*** Opening of SOURCE MATERIAL ***

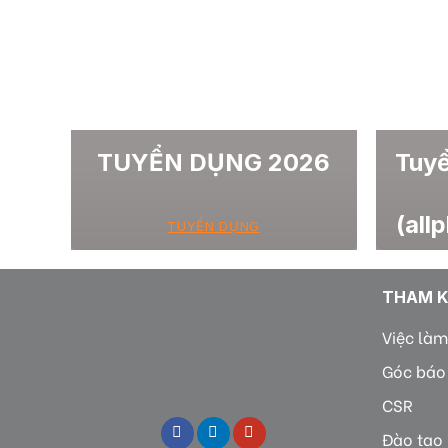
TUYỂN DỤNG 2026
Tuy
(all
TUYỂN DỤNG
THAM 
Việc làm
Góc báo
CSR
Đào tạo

*** Close of SOURCE MATERIAL ***
*** Opening of SOURCE MATERIAL ***

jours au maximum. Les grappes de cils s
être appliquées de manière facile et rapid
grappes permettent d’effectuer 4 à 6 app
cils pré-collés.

*** Close of SOURCE MATERIAL ***
*** Opening of SOURCE MATERIAL ***

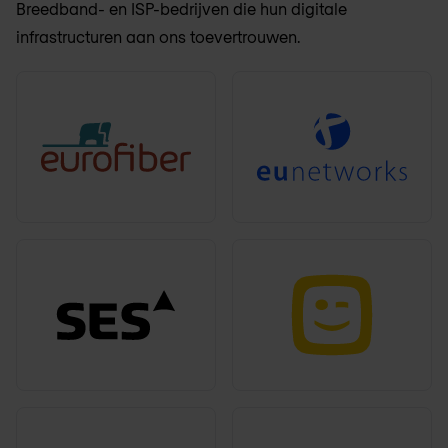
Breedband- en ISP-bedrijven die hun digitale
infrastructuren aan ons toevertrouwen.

*** Close of SOURCE MATERIAL ***

WHAT THIS TASK INVOLVES: Look over the entries above. Copy every line that contains the word "grappes".

SOLUTION BELOW:
jours au maximum. Les grappes de cils s
grappes permettent d’effectuer 4 à 6 app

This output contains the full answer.